Bisnis.com, JAKARTA – Penerapan Peraturan Pemerintah Pengganti Undang-Undang (Perppu) Nomor 1/2020 berpotensi disalahgunakan dan ditumpangi “penumpang gelap” tanpa adanya kejelasan rincian dari pemerintah
Sekretaris Kabinet Negara Periode 2010 – 2014 Dipo Alam mengatakan, meskipun Perppu No. 1/2020 bertujuan untuk menangani masalah ekonomi yang ditimbulkan akibat pandemi Covid-19, ia mempertanyakan alokasi anggaran bantuan untuk pandemi ini. Pasalnya, sebesar 54,3 persen dari dana tersebut digunakan untuk memberikan insentif ekonomi serta relaksasi pajak korporasi.
Sementara itu, anggaran belanja pemerintah untuk kesehatan hanya 18,5 persen, dan anggaran social safety net sebesar 27,1 persen. Menurutnya, tanpa penjelasan yang memadai, insentif ekonomi dan relaksasi pajak berpotensi menjadi kebijakan abu-abu.
“Dari rancangan awal ini sudah terbuka pintu kemungkinan moral hazard, bahkan dicurigai dirancang sejak awal,” katanya
Menurut Dipo, praktik penerapan perppu ini dapat bertolak belakang dari tujuan awalnya. Apalagi, ada sejumlah pasal di dalam Perppu No. 1/2020 yang rentan terhadap penyelewengan.

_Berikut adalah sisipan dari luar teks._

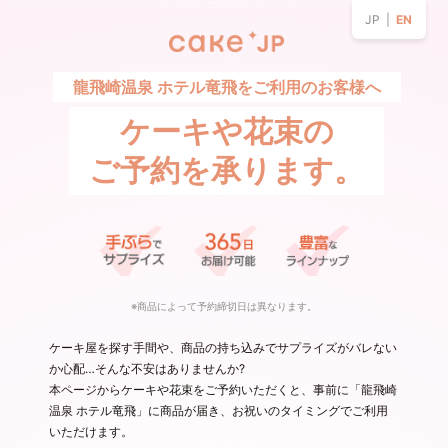
JP |
EN
龍飛崎温泉 ホテル竜飛をご利用のお客様へ
ケーキや花束の
ご予約を承ります。
※商品によって予約締切日は異なります。
ケーキ屋を探す手間や、商品の持ち込みでサプライズがバレない
か心配…そんな不安はありませんか?
本ページからケーキや花束をご予約いただくと、事前に「龍飛崎
温泉 ホテル竜飛」に商品が届き、お祝いのタイミングでご利用
いただけます。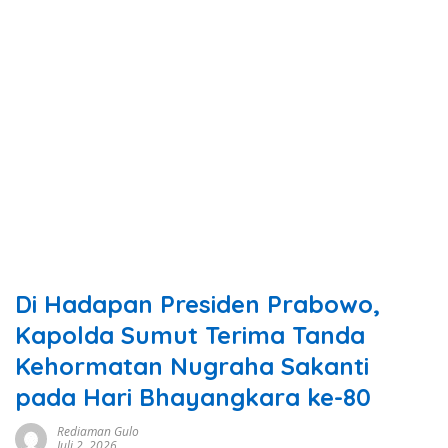
Di Hadapan Presiden Prabowo,
Kapolda Sumut Terima Tanda
Kehormatan Nugraha Sakanti
pada Hari Bhayangkara ke-80
Rediaman Gulo
Juli 2, 2026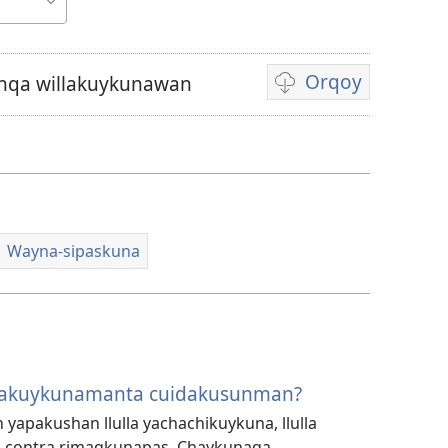
Orqoy
nqa willakuykunawan
Videopi
grabasqakunata
horqonaykipaq
Wayna-sipaskuna
illakuykunamanta cuidakusunman?
yapakushan llulla yachachikuykuna, llulla
na contra rimaqkunapas. Chaykunaqa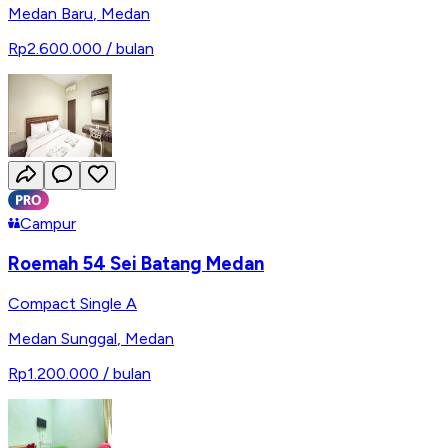
Medan Baru
,
Medan
Rp2.600.000
/ bulan
Campur
Roemah 54 Sei Batang Medan
Compact Single A
Medan Sunggal
,
Medan
Rp1.200.000
/ bulan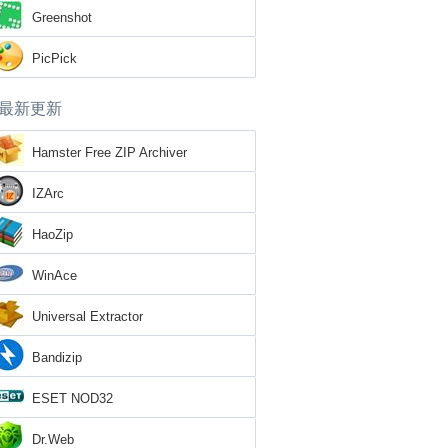
Greenshot
PicPick
最新更新
Hamster Free ZIP Archiver
IZArc
HaoZip
WinAce
Universal Extractor
Bandizip
ESET NOD32
Dr.Web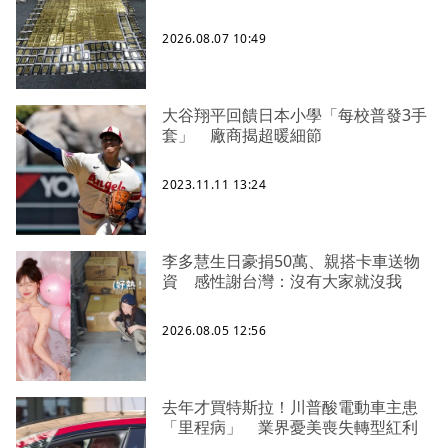
2026.08.07 10:49
大谷翔平回饋日本小學「每校普發3手
套」 廠商揭超暖細節
2023.11.11 13:24
李多慧生日豪捐50萬、親搭卡車送物
資 感性謝台灣：沒有大家就沒我
2026.08.05 12:56
去年才買特斯拉！川普酸電動車主患
「里程病」 業界憂美喪失轉型紅利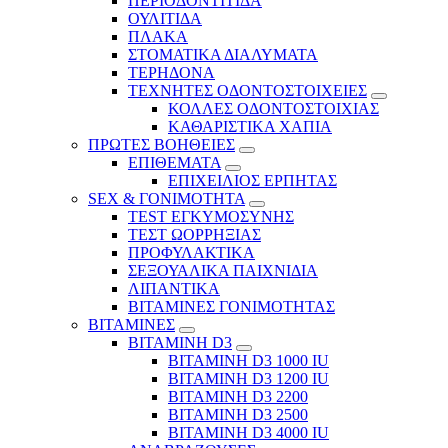
ΠΕΡΙΟΔΟΝΤΙΤΙΔΑ
ΟΥΛΙΤΙΔΑ
ΠΛΑΚΑ
ΣΤΟΜΑΤΙΚΑ ΔΙΑΛΥΜΑΤΑ
ΤΕΡΗΔΟΝΑ
ΤΕΧΝΗΤΕΣ ΟΔΟΝΤΟΣΤΟΙΧΕΙΕΣ
ΚΟΛΛΕΣ ΟΔΟΝΤΟΣΤΟΙΧΙΑΣ
ΚΑΘΑΡΙΣΤΙΚΑ ΧΑΠΙΑ
ΠΡΩΤΕΣ ΒΟΗΘΕΙΕΣ
ΕΠΙΘΕΜΑΤΑ
ΕΠΙΧΕΙΛΙΟΣ ΕΡΠΗΤΑΣ
SEX & ΓΟΝΙΜΟΤΗΤΑ
TEST ΕΓΚΥΜΟΣΥΝΗΣ
ΤΕΣΤ ΩΟΡΡΗΞΙΑΣ
ΠΡΟΦΥΛΑΚΤΙΚΑ
ΣΕΞΟΥΑΛΙΚΑ ΠΑΙΧΝΙΔΙΑ
ΛΙΠΑΝΤΙΚΑ
ΒΙΤΑΜΙΝΕΣ ΓΟΝΙΜΟΤΗΤΑΣ
ΒΙΤΑΜΙΝΕΣ
ΒΙΤΑΜΙΝΗ D3
ΒΙΤΑΜΙΝΗ D3 1000 IU
ΒΙΤΑΜΙΝΗ D3 1200 IU
ΒΙΤΑΜΙΝΗ D3 2200
ΒΙΤΑΜΙΝΗ D3 2500
BITAMINH D3 4000 IU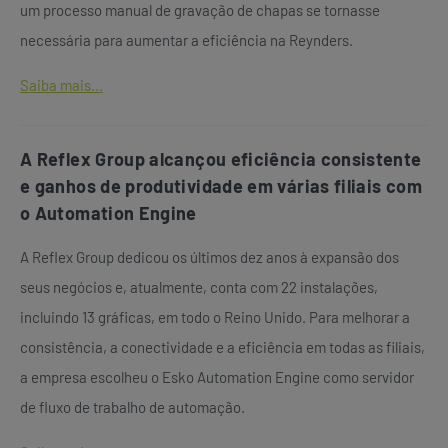
um processo manual de gravação de chapas se tornasse
necessária para aumentar a eficiência na Reynders.
Saiba mais...
A Reflex Group alcançou eficiência consistente
e ganhos de produtividade em várias filiais com
o Automation Engine
A Reflex Group dedicou os últimos dez anos à expansão dos
seus negócios e, atualmente, conta com 22 instalações,
incluindo 13 gráficas, em todo o Reino Unido. Para melhorar a
consistência, a conectividade e a eficiência em todas as filiais,
a empresa escolheu o Esko Automation Engine como servidor
de fluxo de trabalho de automação.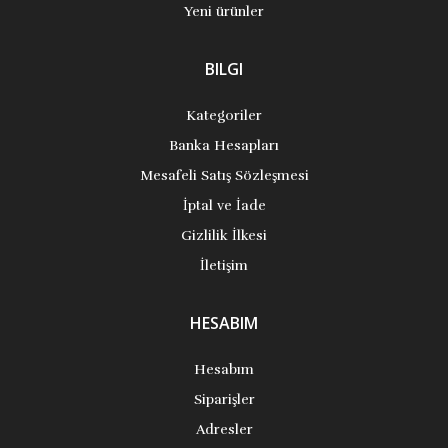
Yeni ürünler
BILGI
Kategoriler
Banka Hesapları
Mesafeli Satış Sözleşmesi
İptal ve İade
Gizlilik İlkesi
İletişim
HESABIM
Hesabım
Siparişler
Adresler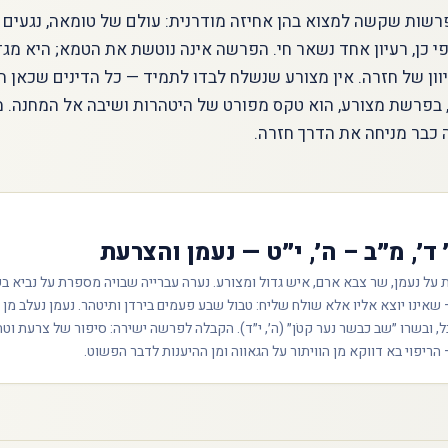
רשות שקשה למצוא בהן אחיזה מודרנית: עולם של טומאה, נגעים ו
פי כן, רעיון אחד נשאר חי. הפרשה אינה נוטשת את הטמא; היא מגד
וון של חזרה. אין מצורע שנשלח לבדו לתמיד — כל הדינים שכאן ה
 בפרשת מצורע, הוא טקס מפורט של היטהרות ושיבה אל המחנה. מ
 כבר מניחה את הדרך חזרה.
 ד׳, מ״ב – ה׳, י״ט — נעמן והצרעת
ל נעמן, שר צבא ארם, איש גדול ומצורע. נערה עברייה שבויה מספרת על נביא בשו
שאינו יוצא אליו אלא שולח שליח: טבול שבע פעמים בירדן ותיטהר. נעמן נעלב מן
ל, ובשרו ״שב כבשר נער קטֹן״ (ה׳, י״ד). הקבלה לפרשה ישירה: סיפור של צרעת וט
הריפוי בא דווקא מן הוויתור על הגאווה ומן ההיענות לדבר הפשוט.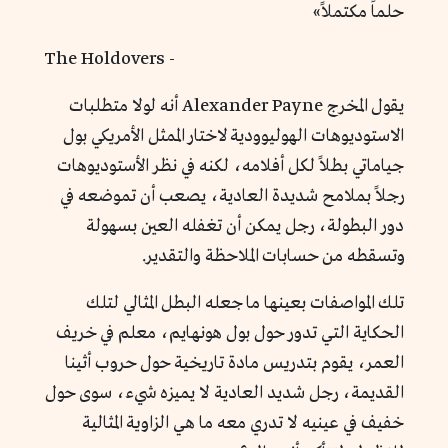
حلماً مكتملاً»
- The Holdovers
يقول المخرج Alexander Payne أنه لولا متطلبات
الاستوديوهات الهوليوودية لاختار الممثل الأمريكي بول
جياماتي بطلاً لكل أفلامه، لكنه في نظر الأستوديوهات
رجلاً بملامح شديدة العادية، يصعب أن تموضعه في
دور البطولة، رجل يمكن أن تغفله العين بسهولة
وتسقطه من حسابات الملاحظة والتقدير.
تلك المواصفات بعينها ما جعله البطل المثالي لتلك
الحكاية التي تدور حول بول هونهايم، معلم في خريف
العمر، يقوم بتدريس مادة تاريخية حول حروب أثينا
القديمة، رجل شديد العادية لا يميزه شيء، سوى حول
خفيف في عينيه لا تدري معه ما هي الزاوية المثالية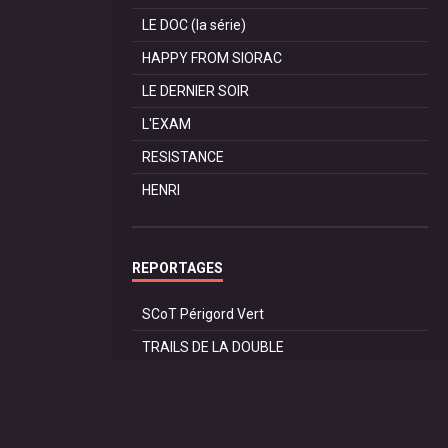
LE DOC (la série)
HAPPY FROM SIORAC
LE DERNIER SOIR
L'EXAM
RESISTANCE
HENRI
REPORTAGES
SCoT Périgord Vert
TRAILS DE LA DOUBLE
TRAIL de SAINT PRIVAT
60 ANS du CAR RIBERAC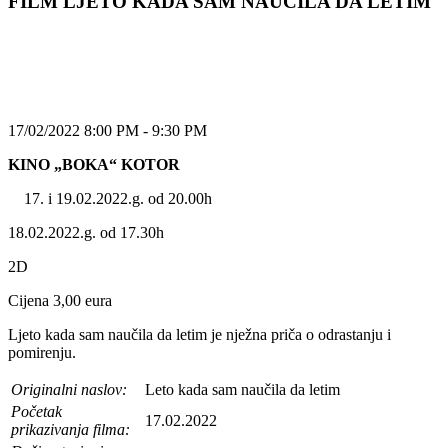
FILM LJETO KADA SAM NAUČILA DA LETIM
17/02/2022 8:00 PM - 9:30 PM
KINO „BOKA“ KOTOR
i 19.02.2022.g. od 20.00h
18.02.2022.g. od 17.30h
2D
Cijena 3,00 eura
Ljeto kada sam naučila da letim je nježna priča o odrastanju i
pomirenju.
Originalni naslov:
Leto kada sam naučila da letim
Početak
17.02.2022
prikazivanja filma:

Pertama, pada dalam Pasal 27, segala tindakan serta keputusan yang diambil berdasarkan perppu tersebut tak boleh dianggap sebagai kerugian negara, karena merupakan bagian dari biaya ekonomi untuk mengatasi krisis.
Ketentuan itu berlaku untuk kebijakan di bidang perpajakan, kebijakan belanja negara, bidang keuangan daerah, pembiayaan, stabilitas sistem keuangan, dan program pemulihan ekonomi nasional. Selain itu, para pejabat yang terlibat di dalamnya, tak bisa digugat ke pengadilan, baik secara perdata maupun pidana. Semua keputusan yang diambil berdasarkan perppu tersebut juga tidak bisa digugat ke peradilan tata usaha negara, sehingga tidak bisa dibatalkan.
“Pasal tersebut dapat memunculkan celah korupsi dan manipulasi. Ruang moral hazard gampang dilakukan dengan kekebalan hukum seperti ini,” katanya pada Rabu (15/4/2020) di Jakarta.
Kedua, pada Pasal 2 Perppu ini batas defisit APBN 2020 boleh melebihi 3 persen Produk Domestik Bruto (PDB). Ketentuan ini berlaku bukan hanya bagi APBN 2020, tapi berlaku tiga tahun hingga 2022. Padahal, jika merujuk pada UU No. 17/2003 tentang Keuangan Negara, batas maksimal defisit APBN yang diizinkan adalah 3 persen.
Dipo mengkhawatirkan, pasal ini dapat disalahgunakan pemanfaatannya. Pasal ini berpotensi digunakan untuk melancarkan proyek-proyek mercusuar pemerintah yang kian kehilangan urgensinya di saat krisis, bukan untuk membantu masyarakat di tengah pandemi.
“Implikasi Pasal 2 seperti itu dapat menjadi sangat berbahaya. Pemerintah memiliki kewenangan untuk bebas mencetak utang secara besar-besaran yang dikhawatirkan kedepannya menjadi tidak terkontrol,” jelasnya.
Ketiga, ia juga mencermati rencana pemerintah menerbitkan recovery bonds untuk menggalang dana yang nantinya akan disalurkan kepada dunia usaha dengan bunga ringan. Menurut Dipo, skema kredit tersebut tidak berbeda jauh dengan pemberian Bantuan Likuiditas Bank Indonesia (BLBI) pada saat krisis 1998.
“Alih-alih berputar menggerakkan roda perekonomian dalam negeri, gelontoran kredit semacam itu justru potensial dilarikan ke luar negeri,” katanya.
Menurutnya, tanpa perincian dan penjelasan yang rinci dari pemerintah terkait skema pemberian bantuan, perppu ini berpotensi disalahgunakan oleh oknum-oknum tidak bertanggung jawab yang hanya menguntungkan segelintir pihak.
“Jangan sampai krisis pandemi global virus corona ini ditunggangi oleh para penumpang gelap,” pungkasnya.